RECORDS SUPPLIED section start

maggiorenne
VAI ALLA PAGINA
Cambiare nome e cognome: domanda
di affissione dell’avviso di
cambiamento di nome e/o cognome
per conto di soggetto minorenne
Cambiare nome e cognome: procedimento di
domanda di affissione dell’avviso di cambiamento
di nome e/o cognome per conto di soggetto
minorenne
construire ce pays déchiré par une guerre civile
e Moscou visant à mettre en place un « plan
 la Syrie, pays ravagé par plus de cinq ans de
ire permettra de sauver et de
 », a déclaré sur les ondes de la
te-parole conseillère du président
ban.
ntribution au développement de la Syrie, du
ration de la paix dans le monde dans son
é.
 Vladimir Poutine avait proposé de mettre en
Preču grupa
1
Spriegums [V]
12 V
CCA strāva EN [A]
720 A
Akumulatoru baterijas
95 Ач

RECORDS SUPPLIED section end
RECORDS SUPPLIED section start

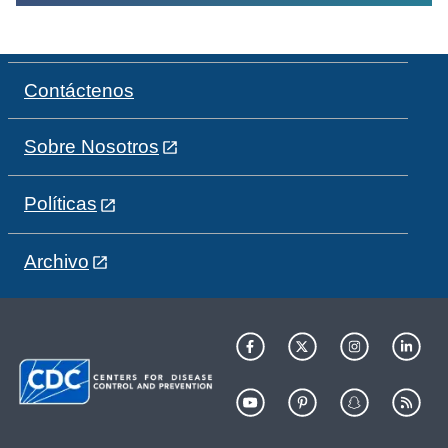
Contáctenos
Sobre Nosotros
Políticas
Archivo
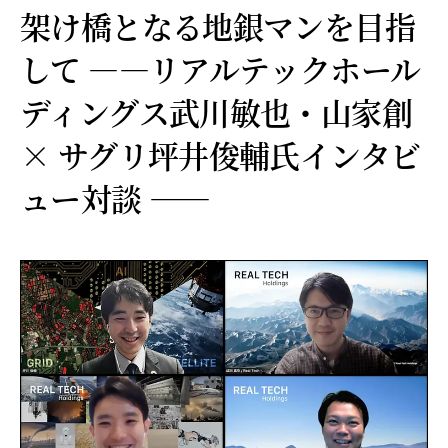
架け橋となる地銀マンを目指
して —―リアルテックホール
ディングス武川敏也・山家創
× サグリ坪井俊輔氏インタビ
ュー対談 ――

RECORDS SUPPLIED section end

— EXERCISE INSTRUCTIONS —
Give the count of lines in the data that contain the word "Syrie", and write nothing besides it.

— ANSWER TO THE EXERCISE —
2